The imperial manufacturers could make better use of the well-developed rail network thereby sourcing the ingredients from the provinces where they were cheap.

“Were my answers helpful, sir?”

“Yes. Very.”

The full extent of the Kingdom’s problems slowly unfolded before Teruya’s eyes. His brooding over the subject, however, was interrupted by a grumble from the stomach.

“Is it not breakfast yet?” he asked.

Though almost at the same moment he recalled the catastrophe that was yesterday’s meal and his mood turned sour. So he added a follow-up question.

“Do we have to keep eating garbage for the next two days as well?”

“Be at ease, sir. I have stocked up on ingredients in preparation for the trip. I have also brought cooking utensils, so if we buy some firewood, I am perfectly capable of making simple dishes like, say, stew.”

“What a lifesaver. Is that what other people do too?”

“Indeed. Ever since the trip no longer takes weeks, people started to bring their own food with them.”

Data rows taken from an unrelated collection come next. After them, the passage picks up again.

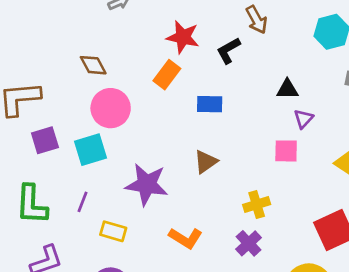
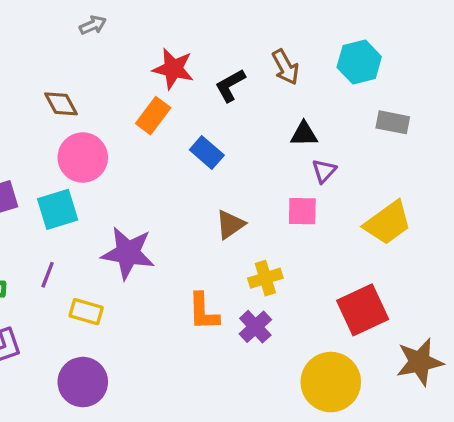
brown arrow: (257, 20) -> (286, 67), moved
blue rectangle: (210, 104) -> (207, 152), turned 40
brown triangle: (206, 162) -> (230, 225), moved
orange L-shape: (186, 238) -> (203, 312), moved, turned 56

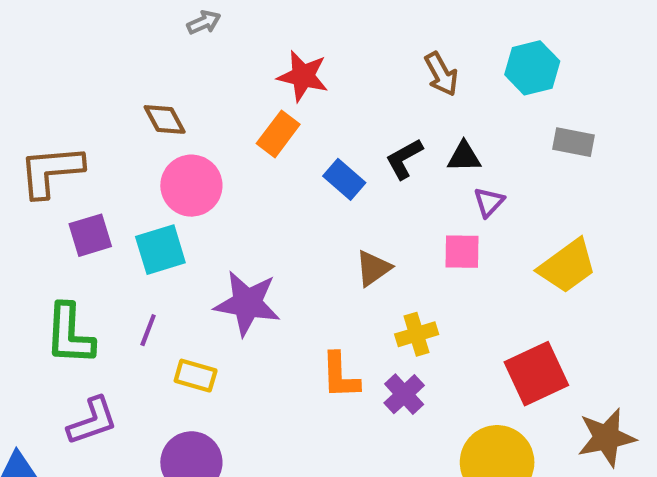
black L-shape: (230, 85) -> (404, 159), moved

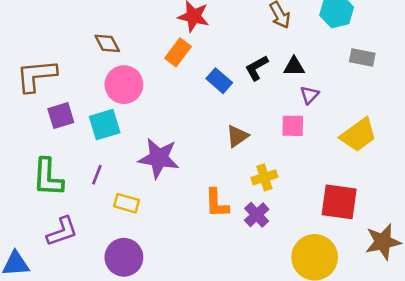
red square: (536, 374) -> (339, 202), turned 33

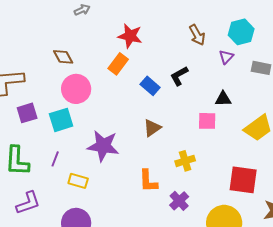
black triangle: (294, 67) -> (223, 99), moved
purple triangle: (309, 95) -> (226, 57), moved
brown triangle: (237, 136) -> (152, 128), moved
purple cross: (257, 215) -> (179, 201), moved

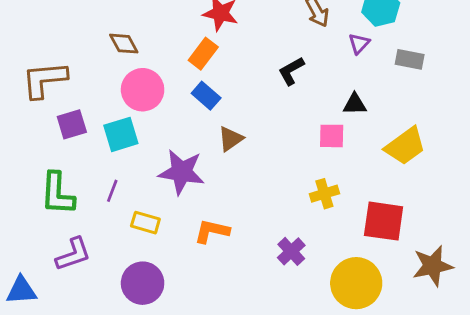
blue rectangle: (150, 86) -> (206, 96), moved
brown triangle: (152, 128) -> (231, 139), moved
yellow cross: (185, 161) -> (324, 194), moved
orange L-shape: (148, 181) -> (212, 231), moved, turned 105

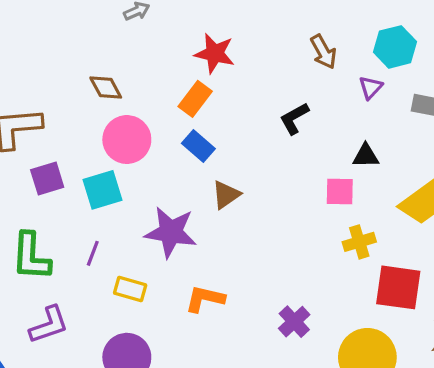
yellow cross: (324, 194) -> (359, 242), moved

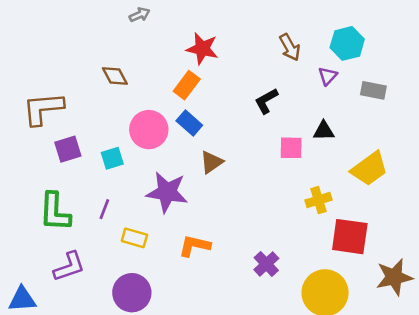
pink circle: (127, 140) -> (149, 130), moved
cyan square: (102, 190) -> (112, 158), size x0.7
pink square: (340, 192) -> (291, 148), moved

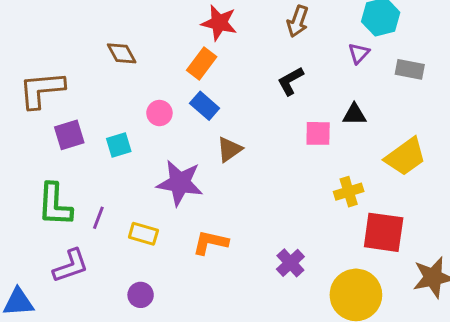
brown arrow: (290, 47) -> (298, 21), moved, turned 48
pink circle: (149, 130) -> (159, 113), size x0.6
purple line: (104, 209) -> (98, 218), moved
purple circle: (132, 293) -> (141, 295), size x0.6

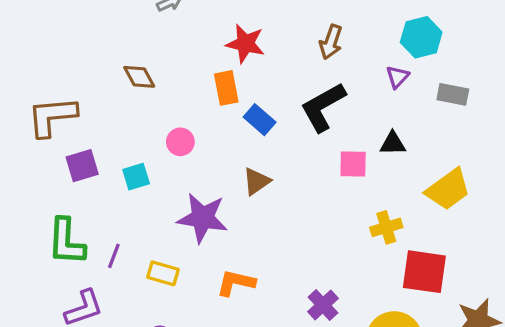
orange rectangle: (202, 64) -> (226, 88), turned -48
black L-shape: (290, 81) -> (323, 107), size x1.6
blue rectangle: (205, 106) -> (260, 120), moved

“Won’t that add bulk to the luggage?”

“That is not a problem as long as you only travel on the train. And when the alternative is traveling on foot…”

“Yeah…”

Although people in Teruya’s past had used to walk a lot, that was only in places with poor infrastructure.

Regardless, the following night passed smoothly. They had only stew and crackers for supper, but it was still delicious due to how the flavours of dried vegetables and meat interacted with spices in the dish. Moreover, the crackers held their own, and once they soaked through with the stew, they elevated the meal to the next level. Eating bad food took effort, eating a good meal gave you energy. Until now Teruya had never really appreciated that fact and the hearty meals he had been getting. And St. Bernard would soon fire up his train-otaku spirit.

Footnotes

A type of railway locomotive that produces its pulling power through a steam engine.
Tender — Container holding both water for the boiler and fuel such as wood, coal or oil for the fire box.
Cab — Compartment where the engineer and fireman control the engine and tend the firebox.

The business of constructing railway tracks for the purpose of assigning them to a Category 1 Railway Business operator and the business of constructing railway tracks to have a Category 2 Railway Business operator use them exclusively.